Ten of the markers were submitted by Virginia students through Northam’s inaugural Black History Month Historical Marker Contest, and included civil rights pioneer Barbara Rose Johns, entrepreneur Maggie Lena Walker, Sergeant William H. Carney and NASA mathematician Katherine Johnson.
“This contest is a new Virginia tradition, and one of many ways we are working to tell a more accurate and comprehensive story of our shared past,” said Northam. “Historical markers are a unique and visible way to educate the public about our history, and we need to do a better job of recognizing Black Virginians who have played prominent roles in areas like improving education, championing equal justice, deepening faith communities, and advancing science, technology, and medicine throughout our history. I remain committed elevating initiatives like this one that help make our Commonwealth a more just, compassionate, and culturally rich place to live, work, visit, and learn.”
The contest web page includes a lesson plan and classroom activity guide developed by Chief Diversity Officer Dr. Janice Underwood, to help teachers and administrators navigate these discussions.
The contest begins on Monday and suggested historical markers must be submitted by Monday, March 15.
Submissions should include:
- Name of Student
- Name of Teacher
- Name of School
- Name of School Division
- Suggested Name of Marker (Person, Group, Event, or Place)
- Dates of Significance (Dates of birth and death if an individual, or date of event.

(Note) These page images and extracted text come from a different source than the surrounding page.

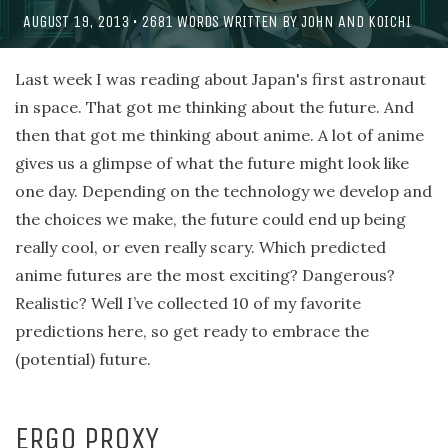
AUGUST 19, 2013
•
2681
WORDS WRITTEN BY
JOHN
AND
KOICHI
Last week I was reading about Japan's first astronaut
in space. That got me thinking about the future. And
then that got me thinking about anime. A lot of anime
gives us a glimpse of what the future might look like
one day. Depending on the technology we develop and
the choices we make, the future could end up being
really cool, or even really scary. Which predicted
anime futures are the most exciting? Dangerous?
Realistic? Well I’ve collected 10 of my favorite
predictions here, so get ready to embrace the
(potential) future.
ERGO PROXY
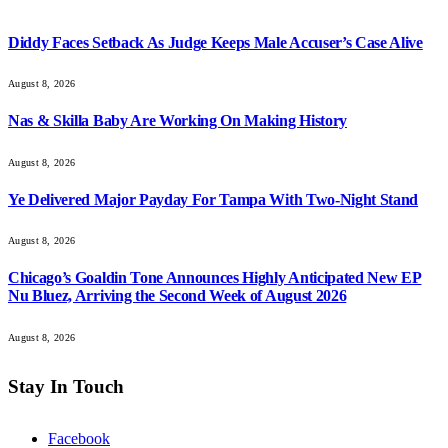
Diddy Faces Setback As Judge Keeps Male Accuser’s Case Alive
August 8, 2026
Nas & Skilla Baby Are Working On Making History
August 8, 2026
Ye Delivered Major Payday For Tampa With Two-Night Stand
August 8, 2026
Chicago’s Goaldin Tone Announces Highly Anticipated New EP
Nu Bluez, Arriving the Second Week of August 2026
August 8, 2026
Stay In Touch
Facebook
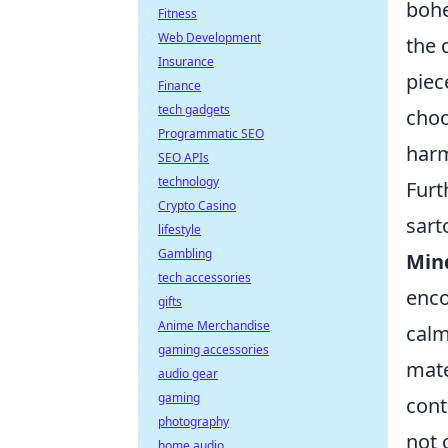
bohe
Fitness
Web Development
the 
Insurance
piec
Finance
tech gadgets
choo
Programmatic SEO
harm
SEO APIs
technology
Furt
Crypto Casino
sart
lifestyle
Gambling
Min
tech accessories
enco
gifts
Anime Merchandise
calm
gaming accessories
mate
audio gear
gaming
cont
photography
not 
home audio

This field is optional.)
- Description of Marker (3-5 sentences)
- Suggested Location for Marker
The Department of Historical Resources will review all submissions and will select the top five, after consulting with Northam and members of his Cabinet.
Virginia’s Historical Highway Marker Program began in 1927 with installation of the first markers along U.S. Route 1 and is considered the oldest such program in the nation.
Virginia has erected more than 2,600 markers along its roadways, but as of January 2020, only 350 markers honored African Americans.
The program is managed by the Virginia Department of Transportation and the Department of Historic Resources. The signs are known for their black lettering against a silver background and their distinctive shape.
“These markers bring Virginia history to a large audience, including people who may not have another occasion to learn about Virginia history,” said Secretary of Natural Resources Matthew J. Strickler. “Virginia’s markers bear the state seal, so they should provide a clear indication of our values. This annual contest helps ensure Virginia’s historical markers more equitably represent Virginia’s diversity.”
The initiative gives Virginians opportunities to learn about African Americans who have made important contributions to Virginia history, provides teachers with resources to guide history discussions and includes a contest where students can submit ideas for new historical markers to the Department of Historical Resources.
“I liked the contest because I got to learn about amazing people who inspire me to be a better kid and make a difference in my community,” said Javier Rodriguez-Aragon, a fifth grader in Fairfax County Public Schools. “Last year, I nominated William H. Carney and Barbara Johns for Virginia historical markers so that more people can learn their stories and be inspired.”